# WORK INSTRUCTIONS
Output all of the data exactly, keeping any images out of the copy.

# SOURCE INFORMATION

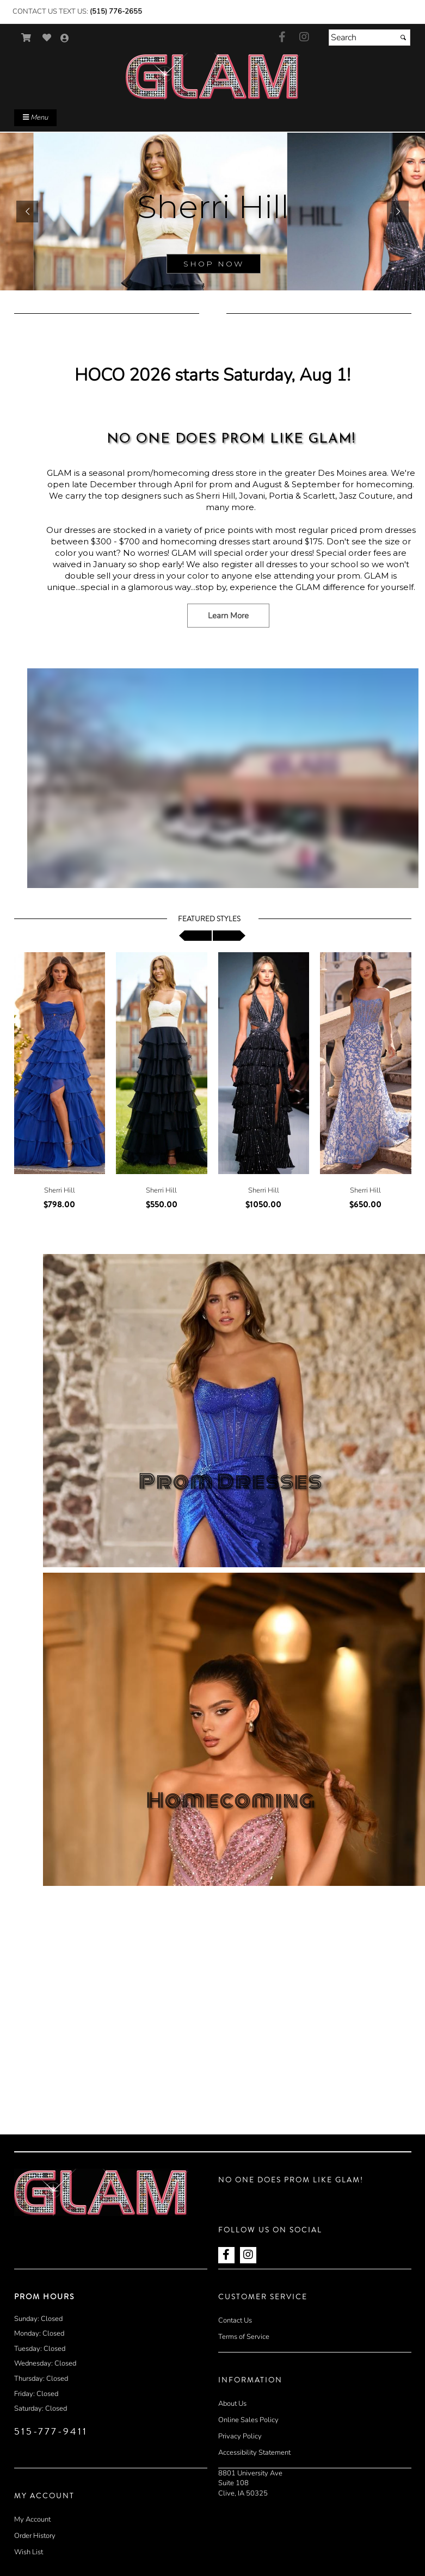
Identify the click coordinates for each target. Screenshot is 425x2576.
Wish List (28, 2552)
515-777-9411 (51, 2431)
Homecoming (231, 1800)
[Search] (369, 37)
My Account (32, 2519)
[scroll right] (229, 935)
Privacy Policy (240, 2436)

# FINISHED EXERCISE
Identify the click coordinates for each target. Screenshot is 425x2576.
Wish List (28, 2552)
515-777-9411 (51, 2431)
Homecoming (231, 1800)
[Search] (369, 37)
My Account (32, 2519)
[scroll right] (229, 935)
Privacy Policy (240, 2436)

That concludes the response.